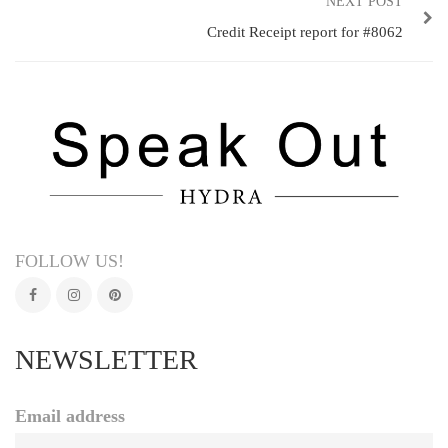
NEXT POST
Credit Receipt report for #8062
FOLLOW US!
NEWSLETTER
Email address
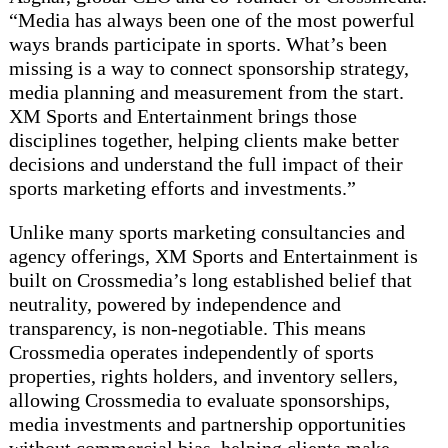
“Media has always been one of the most powerful
ways brands participate in sports. What’s been
missing is a way to connect sponsorship strategy,
media planning and measurement from the start.
XM Sports and Entertainment brings those
disciplines together, helping clients make better
decisions and understand the full impact of their
sports marketing efforts and investments.”
Unlike many sports marketing consultancies and
agency offerings, XM Sports and Entertainment is
built on Crossmedia’s long established belief that
neutrality, powered by independence and
transparency, is non-negotiable. This means
Crossmedia operates independently of sports
properties, rights holders, and inventory sellers,
allowing Crossmedia to evaluate sponsorships,
media investments and partnership opportunities
without commercial bias, helping clients make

- [REQUIREMENT] Would you please write out exactly the lines between the line containing "Email address" and the last line of the listing above, inclusive, without pictures?

- [ANSWER TO THIS TASK]
Email address
“Media has always been one of the most powerful
ways brands participate in sports. What’s been
missing is a way to connect sponsorship strategy,
media planning and measurement from the start.
XM Sports and Entertainment brings those
disciplines together, helping clients make better
decisions and understand the full impact of their
sports marketing efforts and investments.”
Unlike many sports marketing consultancies and
agency offerings, XM Sports and Entertainment is
built on Crossmedia’s long established belief that
neutrality, powered by independence and
transparency, is non-negotiable. This means
Crossmedia operates independently of sports
properties, rights holders, and inventory sellers,
allowing Crossmedia to evaluate sponsorships,
media investments and partnership opportunities
without commercial bias, helping clients make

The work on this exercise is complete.